WORK ORDER:
Reproduce the records exactly.

AVAILABLE DATA:
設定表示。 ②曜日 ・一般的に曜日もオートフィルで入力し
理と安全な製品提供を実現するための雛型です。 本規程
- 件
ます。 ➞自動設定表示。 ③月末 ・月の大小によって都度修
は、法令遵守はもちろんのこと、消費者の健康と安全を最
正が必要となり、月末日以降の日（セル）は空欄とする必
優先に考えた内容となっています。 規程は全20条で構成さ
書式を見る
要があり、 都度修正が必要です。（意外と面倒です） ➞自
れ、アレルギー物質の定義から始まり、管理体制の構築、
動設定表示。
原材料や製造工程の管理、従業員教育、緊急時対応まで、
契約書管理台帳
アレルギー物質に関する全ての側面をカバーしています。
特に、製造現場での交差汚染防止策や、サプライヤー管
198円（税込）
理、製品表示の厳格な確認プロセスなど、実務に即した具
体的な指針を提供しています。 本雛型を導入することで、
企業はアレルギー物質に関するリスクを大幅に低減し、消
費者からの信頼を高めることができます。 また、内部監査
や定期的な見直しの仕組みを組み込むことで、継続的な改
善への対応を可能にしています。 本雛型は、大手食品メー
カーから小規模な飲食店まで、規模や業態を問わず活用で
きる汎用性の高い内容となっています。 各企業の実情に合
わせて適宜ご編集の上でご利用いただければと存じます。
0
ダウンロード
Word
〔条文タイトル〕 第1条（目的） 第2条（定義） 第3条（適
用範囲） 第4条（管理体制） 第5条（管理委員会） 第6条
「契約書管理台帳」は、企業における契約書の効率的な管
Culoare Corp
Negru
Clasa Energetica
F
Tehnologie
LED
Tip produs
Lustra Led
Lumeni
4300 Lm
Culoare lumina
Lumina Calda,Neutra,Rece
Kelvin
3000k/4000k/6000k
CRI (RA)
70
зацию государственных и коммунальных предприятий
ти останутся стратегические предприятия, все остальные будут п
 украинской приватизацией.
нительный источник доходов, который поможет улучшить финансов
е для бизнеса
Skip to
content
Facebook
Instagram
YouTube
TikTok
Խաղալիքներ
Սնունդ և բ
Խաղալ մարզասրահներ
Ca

WRITTEN ANSWER:
設定表示。 ②曜日 ・一般的に曜日もオートフィルで入力し
理と安全な製品提供を実現するための雛型です。 本規程
- 件
ます。 ➞自動設定表示。 ③月末 ・月の大小によって都度修
は、法令遵守はもちろんのこと、消費者の健康と安全を最
正が必要となり、月末日以降の日（セル）は空欄とする必
優先に考えた内容となっています。 規程は全20条で構成さ
書式を見る
要があり、 都度修正が必要です。（意外と面倒です） ➞自
れ、アレルギー物質の定義から始まり、管理体制の構築、
動設定表示。
原材料や製造工程の管理、従業員教育、緊急時対応まで、
契約書管理台帳
アレルギー物質に関する全ての側面をカバーしています。
特に、製造現場での交差汚染防止策や、サプライヤー管
198円（税込）
理、製品表示の厳格な確認プロセスなど、実務に即した具
体的な指針を提供しています。 本雛型を導入することで、
企業はアレルギー物質に関するリスクを大幅に低減し、消
費者からの信頼を高めることができます。 また、内部監査
や定期的な見直しの仕組みを組み込むことで、継続的な改
善への対応を可能にしています。 本雛型は、大手食品メー
カーから小規模な飲食店まで、規模や業態を問わず活用で
きる汎用性の高い内容となっています。 各企業の実情に合
わせて適宜ご編集の上でご利用いただければと存じます。
0
ダウンロード
Word
〔条文タイトル〕 第1条（目的） 第2条（定義） 第3条（適
用範囲） 第4条（管理体制） 第5条（管理委員会） 第6条
「契約書管理台帳」は、企業における契約書の効率的な管
Culoare Corp
Negru
Clasa Energetica
F
Tehnologie
LED
Tip produs
Lustra Led
Lumeni
4300 Lm
Culoare lumina
Lumina Calda,Neutra,Rece
Kelvin
3000k/4000k/6000k
CRI (RA)
70
зацию государственных и коммунальных предприятий
ти останутся стратегические предприятия, все остальные будут п
 украинской приватизацией.
нительный источник доходов, который поможет улучшить финансов
е для бизнеса
Skip to
content
Facebook
Instagram
YouTube
TikTok
Խաղալիքներ
Սնունդ և բ
Խաղալ մարզասրահներ
Ca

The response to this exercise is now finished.